Throughout August, the SDRC are celebrating our next generation of researchers by publishing a series of blogs to PhD Students/ Early Career Researchers. Read the previous blogs here
Our next blog is from Miriam Scarpa. Miriam gives us a fascinating overview of her research and how she is bringing science to the people of Glasgow.
Hi! I am Miriam and I am an Italian researcher, in Scotland! I moved to Glasgow for my undergrad in Molecular and Cellular Biology in 2013, fell in love with this country, and I am currently working towards my PhD in Translational Pharmacology at the University of Glasgow.
My PhD project focusses on investigating the M1 muscarinic acetylcholine receptor as a target for treatment of dementia.

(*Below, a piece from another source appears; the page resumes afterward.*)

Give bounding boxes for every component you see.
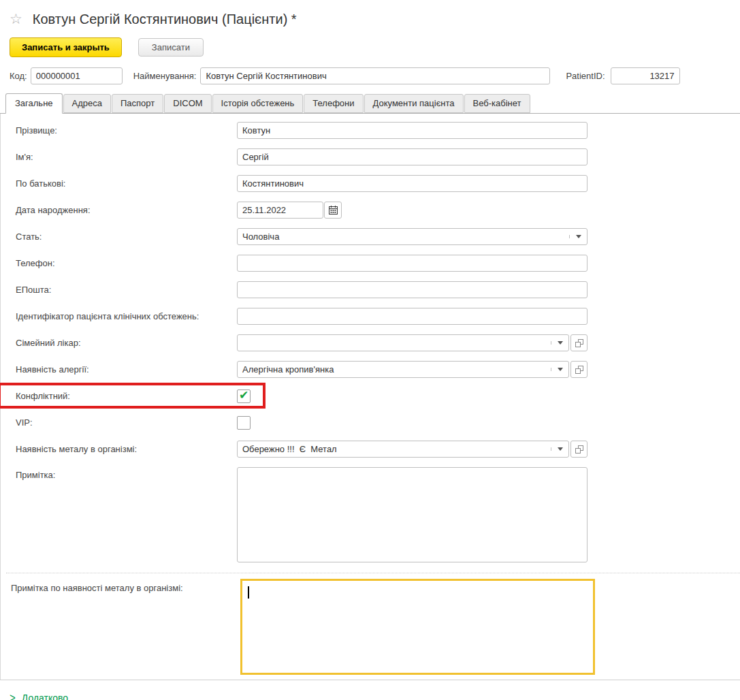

As many are aware of, the current pharmacological treatments such as Aricept, Razadyne, and Exelon, cause a number of poorly tolerated side-effects that are well depicted by the acronym S.L.U.D.G.E. (Salivation, Lacrimation, Urination, Defecation, Gastrointestinal distress, Emesis). These adverse effects are due to the so-called “cholinergic crisis”, which is the non-specific activation of all the muscarinic receptors (not only the M1) throughout the whole body. To tackle this issue, our laboratory aims to develop specific drugs that can target the M1 receptor only, which is the one that is responsible for all the good effects, including improvement of cognition. In particular, I am working on understanding the complex signalling pathway of this receptor, to ensure that the new ligands proposed to go forward into clinical trials induce the beneficial physiological outcomes, and are devoid of any adverse effects. To do this, I am working with prion-diseased mice, which develop a form of neurodegeneration depicting many of the hallmarks of dementia.
I also use very pretty neurons (cells from the brain!), like the ones in above the picture – The green dots are the M1 muscarinic receptors and the blue blobs are the cell’s nuclei containing the DNA (genetic information).
Beside my lab work, I enjoy volunteering to public engagement events, usually related to my research subject, or science in general. Glasgow is such an amazing hub for this kind of event, offering a huge range of activities that can engage children and adults of any age. I have been a volunteer at the Glasgow Science Centre for “Meet the Expert” where schools visit to meet researchers, and to the Riverside Museum for the annual Explorathon. With other members of our group and research institute, we have organised a stall of interactive games and other hands on activities such as “Mr Pill”, which outlined the drug discovery process bench-to-bedside, or “Fantastic Proteins, and where to find them” where children had to find and make their own proteins with different functions and structure. Children and their families seem to really enjoy our pharmacology-based games, but it is safe to say that we had the most fun!
This year I have also been part of the Glasgow Pint of Science, which brings scientists in the pub (!!!) to talk about their research to the public. It was such a great experience! It was amazing to listen to the public opinion, and hear the most insightful (and very challenging!) questions around the topic from a non-scientific perspective.
I am board member of the GIST (Glasgow Insight in Science and Technology), which is a network based in Glasgow, mainly focussed on science communication and public engagement, which publish articles, videos, and podcasts about STEM topics, all written, edited, and produced by students.